Yeah that's not gonna be realtime. It's really odd that we currently have two options, ViTS/Piper that runs at a ludicrous speed on a CPU and is kinda ok, and these slightly more natural versions a la StyleTTS2 that take 2 minutes to generate a sentence with CUDA acceleration.
Like, is there a middle ground? Maybe inverting one of the smaller whispers or something.
How does that end up in an announcement? Do people not notice, or not care? Or are they trying to show realistic mistakes?
Sonic can be run on a MacBook Pro. Our API sounds better, of course, since that's running the model on GPUs without any special tricks like quantization. But subjectively the on-device version is good quality and real-time, and it possesses all the capabilities of the larger model, such as voice cloning.
Our co-founders did a demo of the on-device capabilities on the No Priors podcast [2], if you're interested in checking it out for yourself. (I will caveat that this sounds quite a bit worse than if you heard it in person today, since this was an early alpha + it's a recording of the output from a MacBook Pro speaker.)
[1] https://cartesia.ai/sonic [2] https://youtu.be/neQbqOhp8w0?si=2n1i432r5fDG2tPO&t=1886
Very good voice cloning capability.
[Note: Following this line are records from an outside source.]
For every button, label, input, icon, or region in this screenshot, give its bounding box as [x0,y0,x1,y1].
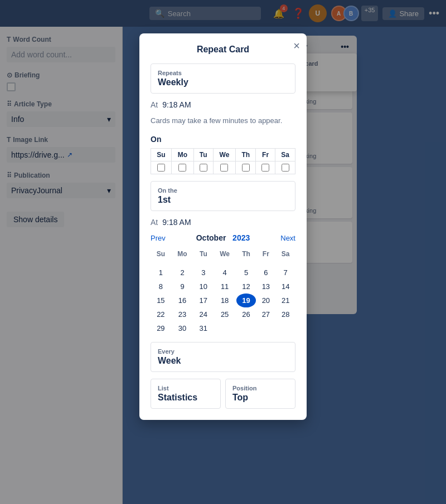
calendar-day [236,321,256,335]
calendar-day[interactable]: 24 [193,307,213,321]
calendar-day[interactable]: 28 [275,307,295,321]
checkbox-fr[interactable] [261,164,269,172]
calendar-day [275,321,295,335]
modal-close-button[interactable]: × [293,40,300,51]
calendar-day[interactable]: 17 [193,293,213,307]
cal-mo: Mo [171,248,194,260]
list-value: Statistics [158,393,214,403]
on-label: On [151,135,295,144]
checkbox-we[interactable] [220,164,228,172]
calendar-day[interactable]: 25 [213,307,236,321]
calendar-day[interactable]: 4 [213,266,236,280]
at-label: At [151,100,158,109]
calendar-day[interactable]: 15 [151,293,171,307]
cal-sa: Sa [275,248,295,260]
at-time-row-2: At 9:18 AM [151,218,295,227]
calendar-month-year: October 2023 [196,233,250,242]
calendar-day[interactable]: 16 [171,293,194,307]
calendar-day[interactable]: 10 [193,280,213,293]
calendar-year: 2023 [232,233,250,242]
checkbox-th[interactable] [242,164,250,172]
calendar-day [275,260,295,266]
list-label: List [158,385,214,392]
at-time[interactable]: 9:18 AM [162,100,191,109]
cal-th: Th [236,248,256,260]
calendar-day [213,321,236,335]
calendar-day[interactable]: 6 [256,266,275,280]
calendar-day[interactable]: 12 [236,280,256,293]
cal-we: We [213,248,236,260]
dow-mo: Mo [171,149,193,162]
position-section[interactable]: Position Top [225,379,295,409]
calendar-day[interactable]: 18 [213,293,236,307]
calendar-day[interactable]: 26 [236,307,256,321]
calendar-table: Su Mo Tu We Th Fr Sa 1234567891011121314… [151,248,295,335]
on-the-value: 1st [158,195,288,205]
calendar-day[interactable]: 8 [151,280,171,293]
modal-note: Cards may take a few minutes to appear. [151,116,295,126]
calendar-day[interactable]: 1 [151,266,171,280]
calendar-day[interactable]: 7 [275,266,295,280]
repeats-value: Weekly [158,77,288,87]
calendar-nav: Prev October 2023 Next [151,233,295,242]
calendar-day[interactable]: 22 [151,307,171,321]
dow-th: Th [236,149,256,162]
calendar-day [236,260,256,266]
dow-su: Su [151,149,172,162]
at-time-row: At 9:18 AM [151,100,295,109]
calendar-month: October [196,233,226,242]
calendar-day[interactable]: 21 [275,293,295,307]
repeats-label: Repeats [158,70,288,76]
calendar-day[interactable]: 29 [151,321,171,335]
calendar-day[interactable]: 27 [256,307,275,321]
checkbox-mo[interactable] [178,164,186,172]
calendar-day[interactable]: 23 [171,307,194,321]
cal-fr: Fr [256,248,275,260]
position-value: Top [232,393,288,403]
calendar-day[interactable]: 19 [236,293,256,307]
modal-title: Repeat Card [151,45,295,55]
bottom-sections: List Statistics Position Top [151,379,295,409]
calendar-day [193,260,213,266]
calendar-day [256,321,275,335]
position-label: Position [232,385,288,392]
calendar-day [151,260,171,266]
calendar-day[interactable]: 13 [256,280,275,293]
calendar-day[interactable]: 14 [275,280,295,293]
day-of-week-table: Su Mo Tu We Th Fr Sa [151,148,295,174]
dow-tu: Tu [193,149,213,162]
calendar-day[interactable]: 3 [193,266,213,280]
cal-tu: Tu [193,248,213,260]
modal-overlay: Repeat Card × Repeats Weekly At 9:18 AM … [0,0,446,504]
calendar-day[interactable]: 30 [171,321,194,335]
every-section[interactable]: Every Week [151,342,295,372]
checkbox-sa[interactable] [282,164,289,172]
calendar-day[interactable]: 9 [171,280,194,293]
calendar-day [171,260,194,266]
at2-label: At [151,218,158,227]
every-value: Week [158,356,288,366]
calendar-day [256,260,275,266]
at2-time[interactable]: 9:18 AM [162,218,191,227]
dow-fr: Fr [256,149,275,162]
repeat-card-modal: Repeat Card × Repeats Weekly At 9:18 AM … [139,33,307,420]
every-label: Every [158,348,288,355]
next-month-button[interactable]: Next [280,234,295,242]
dow-we: We [213,149,236,162]
calendar-day[interactable]: 5 [236,266,256,280]
calendar-day [213,260,236,266]
calendar-day[interactable]: 20 [256,293,275,307]
checkbox-su[interactable] [157,164,165,172]
dow-sa: Sa [275,149,295,162]
checkbox-tu[interactable] [200,164,207,172]
repeats-section[interactable]: Repeats Weekly [151,63,295,94]
cal-su: Su [151,248,171,260]
list-section[interactable]: List Statistics [151,379,221,409]
on-the-label: On the [158,187,288,194]
calendar-day[interactable]: 11 [213,280,236,293]
on-the-section[interactable]: On the 1st [151,181,295,211]
calendar-day[interactable]: 31 [193,321,213,335]
prev-month-button[interactable]: Prev [151,234,166,242]
calendar-day[interactable]: 2 [171,266,194,280]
Runs under 10G vram nvidia gpu.
I use OpenAI's voice models a lot and I have access to them all and I'm honestly more impressed with the ease at which one can conduct a conversation with this voice model.
Honestly, this feels like the first voice model I would pilot as a customer service rep in a hospitality setting.
In general, TTS APIs seem to run with much higher margins than LLMs from what I know.
However, it cannot be used for the same use case because it’s currently very slow, so real time usage is not yet possible with the current release code, in spite of the 0.15 RTF claimed in the paper.
Source: https://en.wikipedia.org/wiki/File:StatCounter-browser-ww-mo...
https://github.com/SYSTRAN/faster-whisper (speech-to-text) https://github.com/rhasspy/piper (text-to-speech)
I suppose it might be possible to do it with streaming very short segments, but I haven't seen any implementation with it that would allow for that, and with diffusion based models it doesn't even work conceptually either.
I believe verifying numbers up to at least 100000 should be a requirement for new TTS models.
No, the audio was OK or even good. The example seems to be an automated response from some system where a human has just placed an order. The order number is A123B567Z890X but if we want our system to "read back" the order number we apparently have to specially format the text. I suppose for the clarifying stuff "Alpha Bravo" that's a good idea, but separating digits and all those commas?